Le deuxième ouvrage est celui de Fang Fang, Wuhan, ville close. Journal, publié chez Stock en septembre 2020. Son témoignage est aussi poignant : « depuis hier, le nom d’Ai Fen [la directrice de l’hôpital central de Wuhan qui avait lancé une première alerte] ne cesse de circuler sur Internet. La suppression de l’article la concernant a suscité la colère des internautes qui, en représailles, n’arrêtent pas de le retransférer […] Certains modifient un peu le texte en y glissant quelques caractères alphabétiques, parfois des émojis, ou trouvent d’autres moyens d’empêcher qu’il soit identifié et intercepté, si bien que les modérateurs ne parviennent pas à le faire disparaître, à éteindre l’incendie. Dans cette course à qui effacera ou transmettra le plus vite, conserver cet article est devenu une mission sacrée. »
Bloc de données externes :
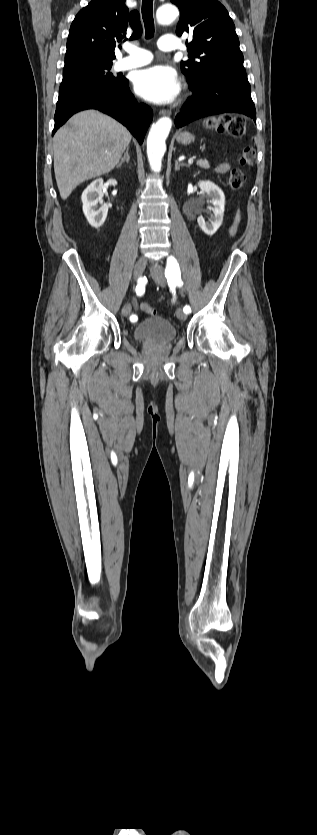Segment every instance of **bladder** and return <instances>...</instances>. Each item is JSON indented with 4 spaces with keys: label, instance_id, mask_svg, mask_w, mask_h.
I'll use <instances>...</instances> for the list:
<instances>
[{
    "label": "bladder",
    "instance_id": "bladder-1",
    "mask_svg": "<svg viewBox=\"0 0 317 835\" xmlns=\"http://www.w3.org/2000/svg\"><path fill=\"white\" fill-rule=\"evenodd\" d=\"M133 336L138 342L165 345L176 339L177 329L168 319L154 315L140 321Z\"/></svg>",
    "mask_w": 317,
    "mask_h": 835
}]
</instances>
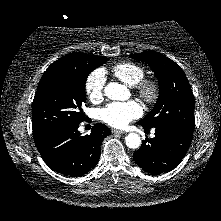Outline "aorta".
Returning a JSON list of instances; mask_svg holds the SVG:
<instances>
[{
  "label": "aorta",
  "mask_w": 221,
  "mask_h": 221,
  "mask_svg": "<svg viewBox=\"0 0 221 221\" xmlns=\"http://www.w3.org/2000/svg\"><path fill=\"white\" fill-rule=\"evenodd\" d=\"M104 93L111 100H126L130 95L125 85L114 82L105 86ZM125 142L127 147L136 149L141 145V137L137 133H130L126 136Z\"/></svg>",
  "instance_id": "aorta-1"
}]
</instances>
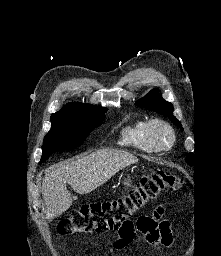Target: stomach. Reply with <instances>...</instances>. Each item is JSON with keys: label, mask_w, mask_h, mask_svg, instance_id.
<instances>
[{"label": "stomach", "mask_w": 221, "mask_h": 256, "mask_svg": "<svg viewBox=\"0 0 221 256\" xmlns=\"http://www.w3.org/2000/svg\"><path fill=\"white\" fill-rule=\"evenodd\" d=\"M123 184L126 187H130L131 184H132V181H131L130 177L125 178L124 181H123Z\"/></svg>", "instance_id": "0dacf381"}]
</instances>
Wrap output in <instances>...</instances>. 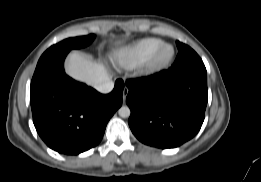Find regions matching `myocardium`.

Grâce à ces deux livres, tout est dit sur le lien social à la fois source de chaleur et de contrôle. Tout concourt à montrer que nous ne sommes pas en pratique dans des sociétés individualistes que l’on soit à Paris à Wuhan, à l’encontre de ce que pourraient laisser croire les sondages d’opinion. S’ils sont fidèles aux représentations des populations, ils manquent bien souvent la réalité de la vie en société, à l’inverse de ce que la littérature de confinement nous dévoile.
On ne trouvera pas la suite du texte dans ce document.